Segundo dados da Secretária de Saúde de Campinas, a população a partir dos seis meses de idade já podem tomar a vacina. Em nota, a assessoria de imprensa indica que “as salas de vacinação funcionam conforme horário de cada um dos 69 Centros de Saúde de Campinas, não precisa agendar, basta procurar o ponsto mais próximo”. 

Informações sobre a vacinação em Campinas (Fonte: Prefeitura de Campinas)

Claudineia Roncada, auxiliar de enfermagem, com mais de 15 anos de experiencia em vacinação, indica que é importante se imunizar pois a vacina funciona contra todos os tipos da doença”. O imunizante serve contra os vírus da gripe, incluindo as cepas H1N1 e H3N2 do tipo A, e o vírus do tipo B. 

O site do Ministério da Saúde informa que mais de 29 milhões de doses já foram aplicadas em 2026, 10 milhões a menos que no mesmo período do ano passado.

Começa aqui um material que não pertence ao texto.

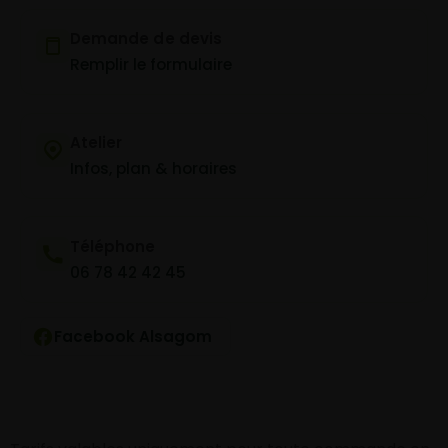
Demande de devis
Remplir le formulaire
Atelier
Infos, plan & horaires
Téléphone
06 78 42 42 45
Facebook Alsagom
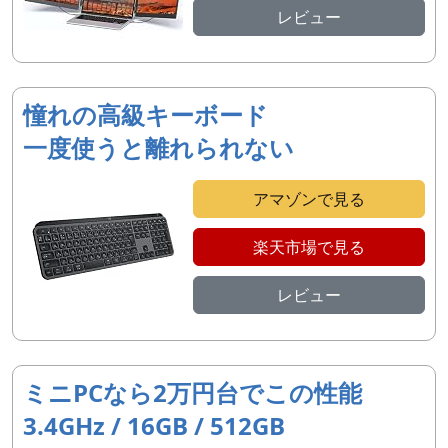
レビュー
憧れの高級キーボード
一度使うと離れられない
アマゾンで見る
楽天市場で見る
レビュー
ミニPCなら2万円台でこの性能
3.4GHz / 16GB / 512GB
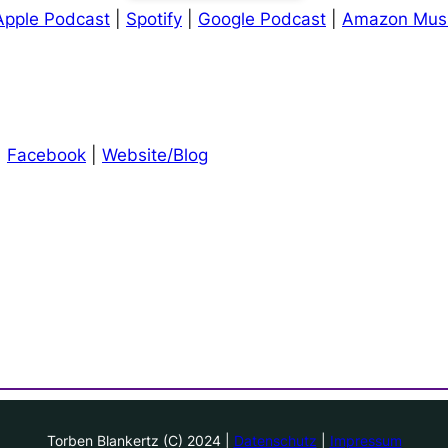
Apple Podcast
|
Spotify
|
Google Podcast
|
Amazon Mus
|
Facebook
|
Website/Blog
Torben Blankertz (C) 2024 |
Datenschutz
|
Impressum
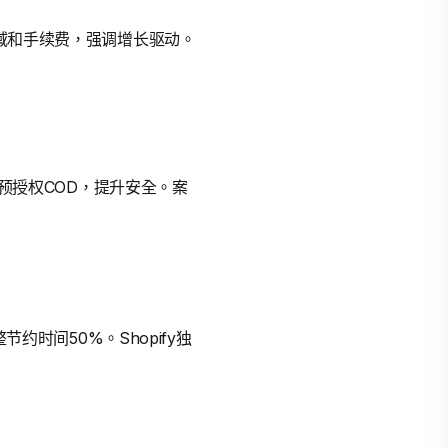
收款区域和手续费，强调增长驱动。
如预授权COD，提升安全。案
约时间50%。Shopify独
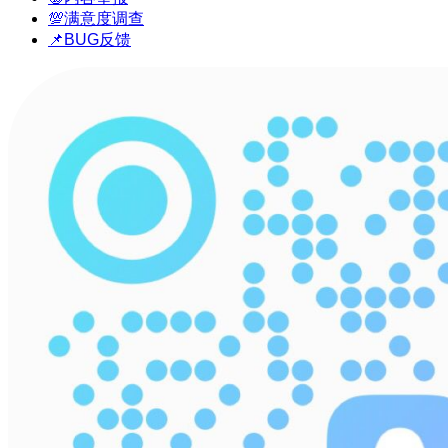
💯满意度调查
📌BUG反馈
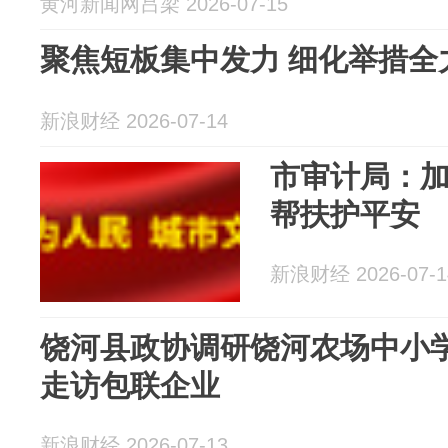
黄河新闻网吕梁 2026-07-15
聚焦短板集中发力 细化举措全
新浪财经 2026-07-14
市审计局：加
帮扶护平安
新浪财经 2026-07-1
饶河县政协调研饶河农场中小
走访包联企业
新浪财经 2026-07-13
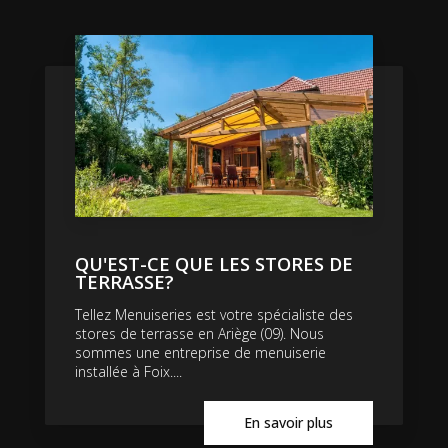
QU'EST-CE QUE LES STORES DE
TERRASSE?
Tellez Menuiseries est votre spécialiste des
stores de terrasse en Ariège (09). Nous
sommes une entreprise de menuiserie
installée à Foix....
En savoir plus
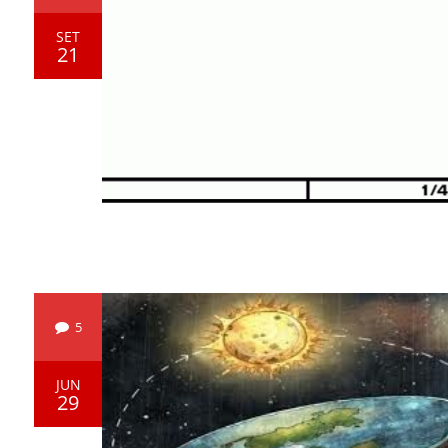
SET
21
5
JUN
29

O ministério prioriza a imunização dos grupos prioritários que são idosos a partir de 60 anos, crianças de seis meses a menores de seis anos e gestantes na primeira etapa. 

Possíveis reações e medo 

Por medo de possíveis reações da vacina, ou por evitam se imunizar, muitos evitam a vacina contra gripe, como é o caso de Vitor Campos, caminhoneiro. “Nunca tomei, então pra mim é normal, nunca me atentei com o cronograma da vacina”, declarou ele. 

Julia Ferreira, estudante da PUC-Campinas, se imunizar é essencial para o cuidado com a saúde e para a prevenção sua e das pessoas ao seu redor. “Para mim, a vacina da gripe é uma forma de proteger não apenas a minha saúde, mas também a das pessoas ao meu redor. Ela ajuda a prevenir infecções respiratórias e a diminuir as chances de a doença se manifestar de forma mais intensa ou causar complicações”, avalia. Para ela, a vacinação é uma das formas mais eficazes de proteção individual e coletiva.

Vacinação contra a gripe se estende pela RMC em junho (Foto: Gabriel Rosa)

A enfermeira Claudineia explica que as possíveis reações estão relacionadas a sintomas similares a gripe, mas que não há nenhum risco permanente a saúde. Ela explica que as reações mais frequentes são no braço, com dor, inchaço, vermelhidão ou pequeno endurecimento no local da aplicação, e os sintomas gerais com febre branda, dor de cabeça, cansaço, dores no corpo e mal-estar. 

Nova cepa da doença 

Esse ano uma nova cepa do vírus da influenza está causando um aumento nos casos de doenças respiratórias, o que tem causado uma preocupação nos órgãos públicos. A Fiocruz alerta que só em 2026 houve aumento de 42% nas internações por SRAG (Síndrome Respiratória Aguda Grave) associada à Influenza A (H3N2), em relação a 2025. 

Há um novo remédio sendo testado nos pacientes de forma preventiva nos pacientes, chamado Tamiflu, que tem diminuído em 52% as internações segundo dados do Ministério da Saúde. Porém ainda não está disponível a toda a população. Com isso, especialistas do ministério indicam que a melhor forma de prevenção ainda é a vacinação, que também tem efeito comprovado. 

O Ministério da Saúde alerta para a necessidade de procurar um médico a partir dos sintomas da influenza, como febre alta (acima de 37,8ºC), dor de garganta, tosse seca, dores intensas no corpo e nas articulações, dor de cabeça e cansaço extremo, coriza e nariz entupido.